6. Training the Model – The Most Important Part

Training the model, as seen from the main function, involves two steps: loading the required dataset and performing training. The code is located here. The general code looks like this:

train_dataset = load_and_cache_examples(args, args.task_name, tokenizer, data_type='train')
global_step, tr_loss = train(args, train_dataset, model, tokenizer)

Let’s look at these two functions one by one:

6.1 Loading the Training Set

First, let’s look at the first function, load_and_cache_examples, which loads the training dataset. The code is located here. Let’s take a quick look at this code, which has three core operations.

The first core operation is as follows:

examples = processor.get_train_examples(args.data_dir)

This code is to use the processor to read the training set. It is very simple.

The returned example looks something like this (the return format is clearly displayed above when looking at the processor):

guid='train-0'
label='104'
text_a='The stock market is not doing well today'
text_b=None

The second core operation is convert_examples_to_features, which transforms the data, and it is also quite simple.

The code is located here. The code is as follows:

features = convert_examples_to_features(examples, tokenizer, label_list=label_list, max_length=args.max_seq_length, output_mode=output_mode, pad_on_left=bool(args.model_type in ['xlnet']),                                                pad_token=tokenizer.convert_tokens_to_ids([tokenizer.pad_token])[0],
pad_token_segment_id=4 if args.model_type in ['xlnet'] else 0,

Let’s look inside this function to see what’s going on. The location is:

processors.glue.glue_convert_examples_to_features

It performs label mapping, ‘100’ -> 0, ‘101’ -> 1…

Next, it obtains the serialized representation of the input text: input_ids, token_type_ids; the form is roughly as follows:

‘input_ids’=[101, 5500, 4873, 704, 4638, 4960, 4788, 2501, 2578, 102]

‘token_type_ids’=[0, 0, 0, 0, 0, 0, 0, 0, 0, 0]

It calculates the current length and obtains the padding length.
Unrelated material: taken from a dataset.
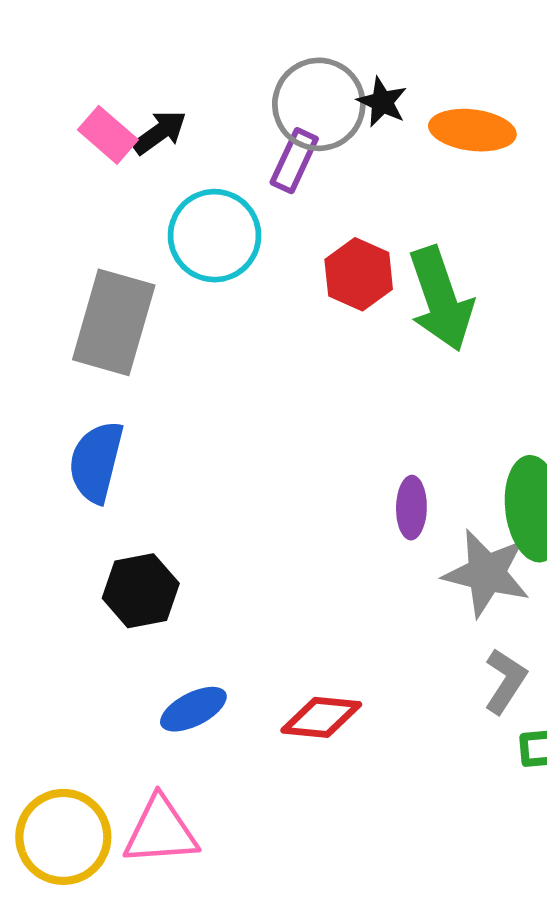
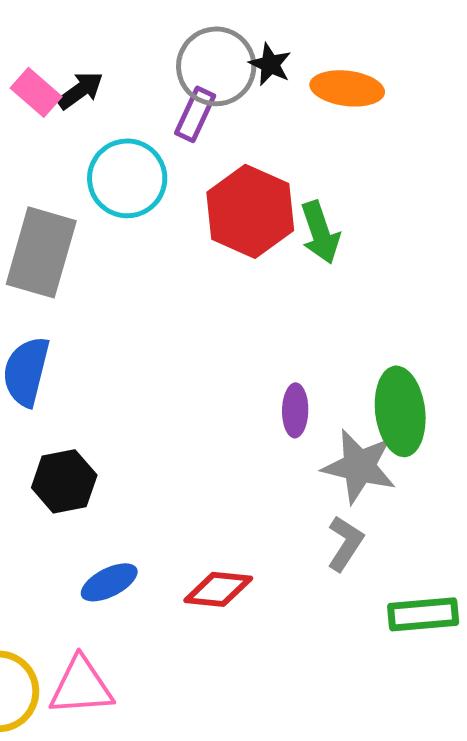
red hexagon: (359, 274) -> (250, 211), size x1.5
green arrow: (441, 299) -> (320, 232), size x0.7
gray L-shape: (505, 681) -> (345, 543), moved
For example, if our length is 10, it needs to be padded to 128, requiring 118 zeros.

At this point, our input_ids becomes the above list with 128 zeros added at the end, and our attention_mask becomes the above form with 118 zeros added, because the second sentence is not padded, so token_type_ids is a total of 128 zeros.

After processing each data point, we need to do the following:

features.append(InputFeatures(input_ids=input_ids,
attention_mask=attention_mask,
token_type_ids=token_type_ids,
label=label,
input_len=input_len))## Length is the original length, should be 10, not 128

InputFeatures here is used to store the transformed features into a new variable.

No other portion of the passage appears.